| Exercise aim |
Copy out each line of the data that holds the string "their".
——
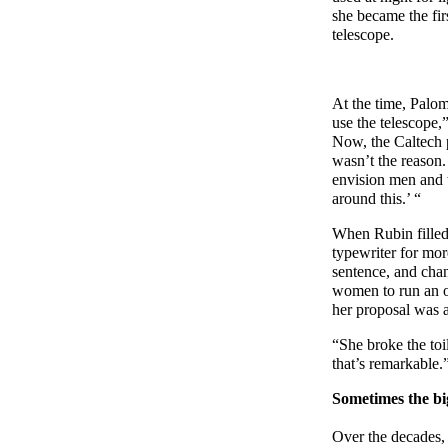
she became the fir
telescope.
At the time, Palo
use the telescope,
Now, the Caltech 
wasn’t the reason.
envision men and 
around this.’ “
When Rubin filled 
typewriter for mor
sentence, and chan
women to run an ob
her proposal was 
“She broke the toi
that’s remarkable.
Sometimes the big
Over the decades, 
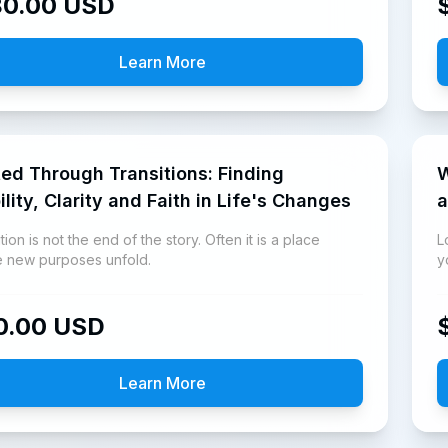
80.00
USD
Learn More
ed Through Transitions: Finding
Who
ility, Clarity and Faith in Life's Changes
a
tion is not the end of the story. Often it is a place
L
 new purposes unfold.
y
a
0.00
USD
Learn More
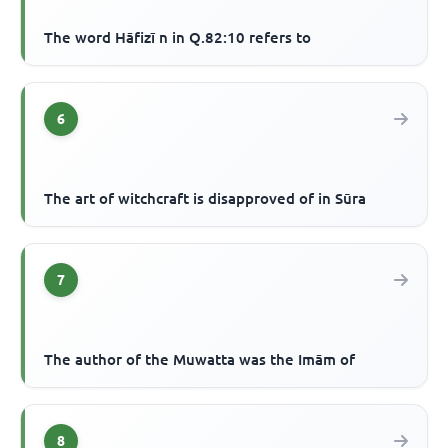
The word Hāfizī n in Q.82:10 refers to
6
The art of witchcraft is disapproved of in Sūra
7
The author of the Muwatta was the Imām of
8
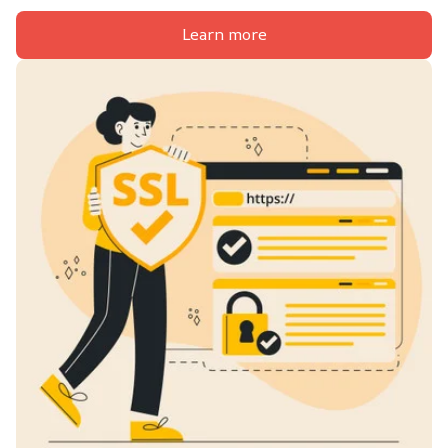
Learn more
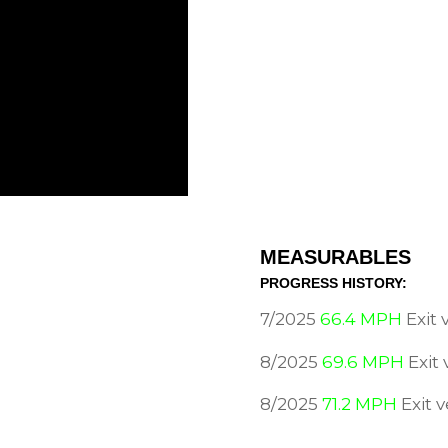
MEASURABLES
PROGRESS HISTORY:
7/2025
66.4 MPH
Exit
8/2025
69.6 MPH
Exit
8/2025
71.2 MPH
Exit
——
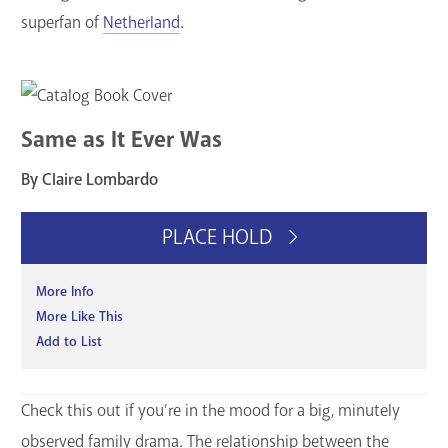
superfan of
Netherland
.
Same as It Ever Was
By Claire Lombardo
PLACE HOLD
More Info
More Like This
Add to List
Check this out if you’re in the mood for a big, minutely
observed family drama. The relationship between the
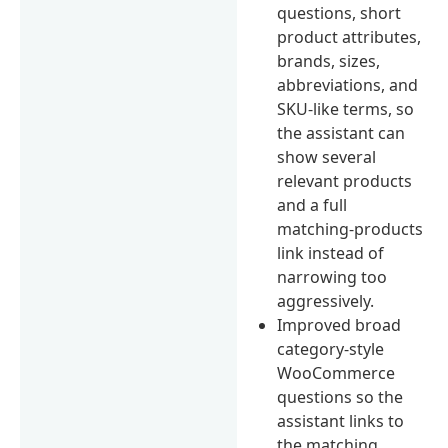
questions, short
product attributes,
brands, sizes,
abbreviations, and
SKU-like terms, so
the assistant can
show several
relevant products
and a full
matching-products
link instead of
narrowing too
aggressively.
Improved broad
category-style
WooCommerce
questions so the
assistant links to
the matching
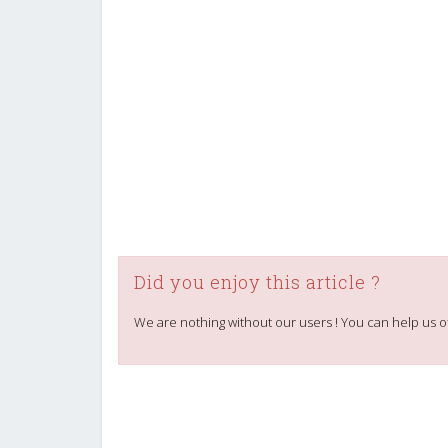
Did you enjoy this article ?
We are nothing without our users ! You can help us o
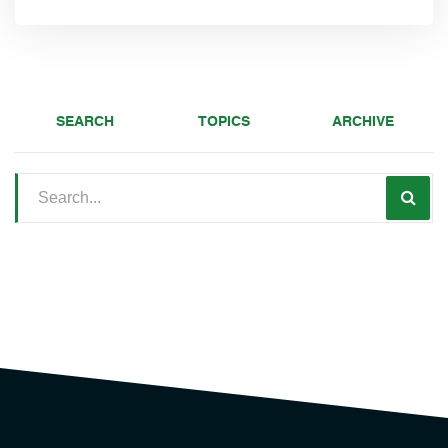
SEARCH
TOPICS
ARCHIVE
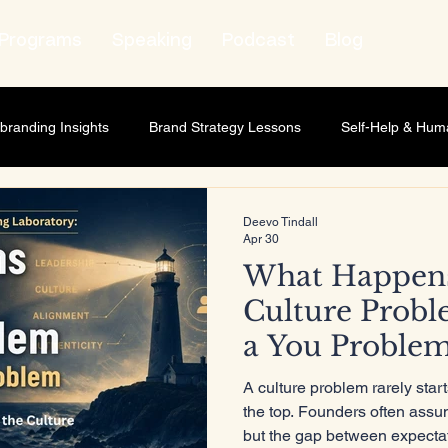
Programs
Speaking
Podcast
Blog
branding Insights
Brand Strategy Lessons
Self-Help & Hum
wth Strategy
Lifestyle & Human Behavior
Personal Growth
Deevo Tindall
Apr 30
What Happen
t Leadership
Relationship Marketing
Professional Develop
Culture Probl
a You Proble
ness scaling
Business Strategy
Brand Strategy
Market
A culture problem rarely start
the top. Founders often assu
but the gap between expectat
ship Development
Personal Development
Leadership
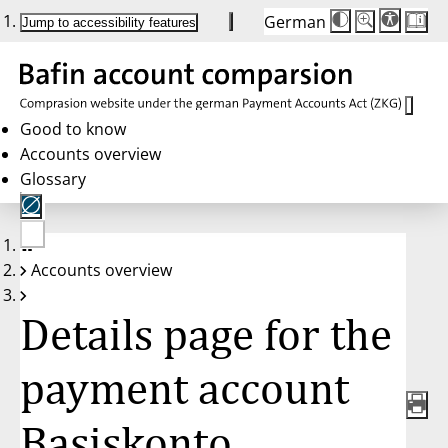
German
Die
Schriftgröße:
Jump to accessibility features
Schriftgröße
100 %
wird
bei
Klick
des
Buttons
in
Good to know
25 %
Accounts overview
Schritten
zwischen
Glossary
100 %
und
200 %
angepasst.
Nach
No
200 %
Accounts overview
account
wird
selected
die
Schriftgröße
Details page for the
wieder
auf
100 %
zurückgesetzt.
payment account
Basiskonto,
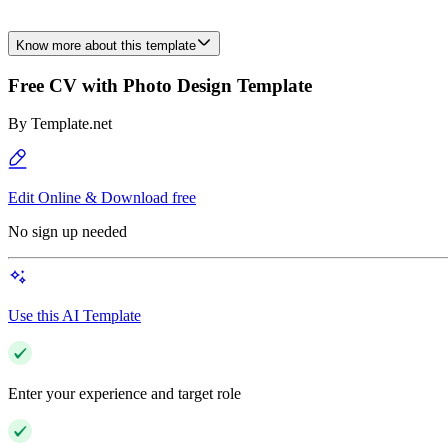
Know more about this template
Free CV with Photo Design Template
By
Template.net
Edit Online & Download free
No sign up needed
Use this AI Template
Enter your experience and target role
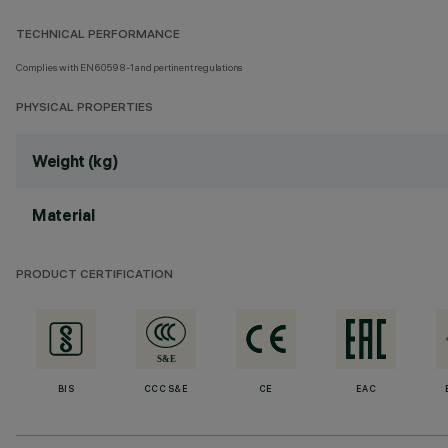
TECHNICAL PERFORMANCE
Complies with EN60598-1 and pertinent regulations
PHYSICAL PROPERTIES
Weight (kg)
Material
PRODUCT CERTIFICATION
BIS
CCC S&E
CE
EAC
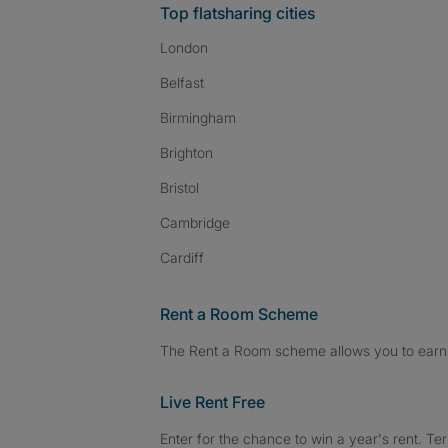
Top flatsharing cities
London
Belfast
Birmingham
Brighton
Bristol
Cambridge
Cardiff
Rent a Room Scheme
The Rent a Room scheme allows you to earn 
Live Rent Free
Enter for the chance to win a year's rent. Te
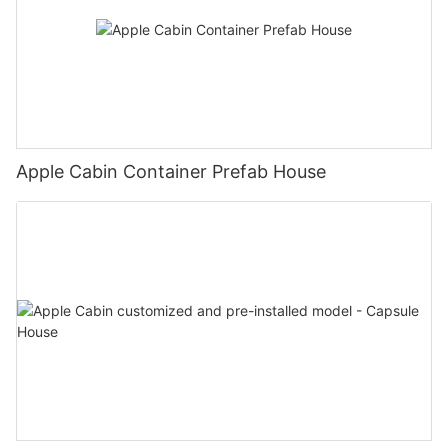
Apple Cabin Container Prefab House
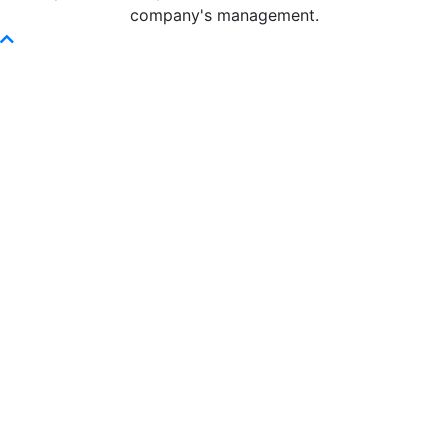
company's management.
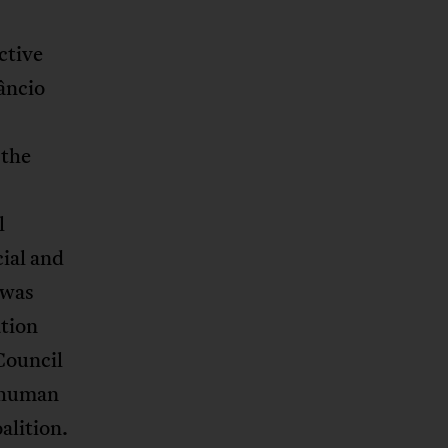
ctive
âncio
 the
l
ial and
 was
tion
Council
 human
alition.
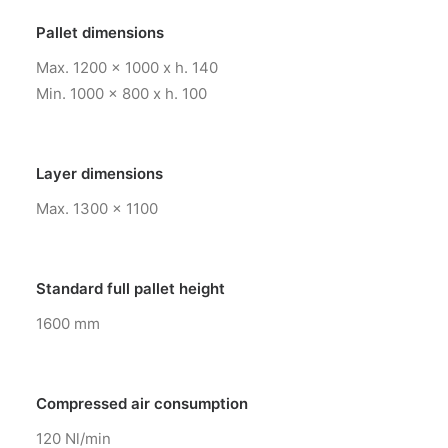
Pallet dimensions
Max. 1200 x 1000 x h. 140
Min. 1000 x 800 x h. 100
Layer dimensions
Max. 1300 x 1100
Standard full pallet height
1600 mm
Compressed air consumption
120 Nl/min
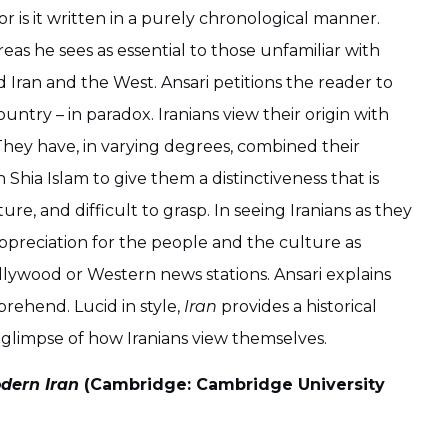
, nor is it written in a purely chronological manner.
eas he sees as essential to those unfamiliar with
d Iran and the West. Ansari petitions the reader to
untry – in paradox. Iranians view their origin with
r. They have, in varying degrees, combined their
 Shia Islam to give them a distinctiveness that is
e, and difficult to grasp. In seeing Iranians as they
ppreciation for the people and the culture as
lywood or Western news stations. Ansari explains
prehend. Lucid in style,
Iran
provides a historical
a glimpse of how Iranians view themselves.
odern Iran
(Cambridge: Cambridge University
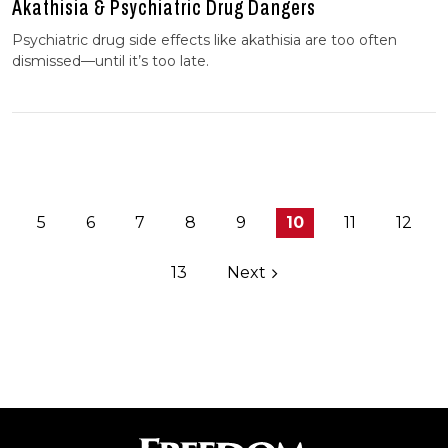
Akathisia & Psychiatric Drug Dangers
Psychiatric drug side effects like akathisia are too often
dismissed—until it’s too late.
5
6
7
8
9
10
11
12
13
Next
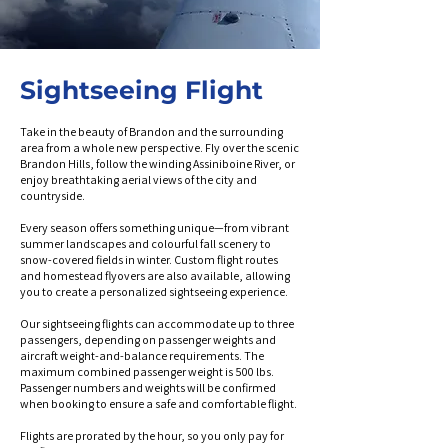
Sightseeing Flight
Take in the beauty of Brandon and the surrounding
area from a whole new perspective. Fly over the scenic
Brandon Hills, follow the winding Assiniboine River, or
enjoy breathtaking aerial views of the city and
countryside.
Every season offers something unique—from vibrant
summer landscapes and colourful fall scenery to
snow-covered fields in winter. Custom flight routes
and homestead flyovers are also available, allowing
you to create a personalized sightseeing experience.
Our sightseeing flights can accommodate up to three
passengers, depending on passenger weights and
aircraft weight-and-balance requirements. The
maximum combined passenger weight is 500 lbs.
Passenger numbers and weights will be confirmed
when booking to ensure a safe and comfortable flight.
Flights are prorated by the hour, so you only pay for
——
| Response area |
untry – in paradox. Iranians view their origin with
r. They have, in varying degrees, combined their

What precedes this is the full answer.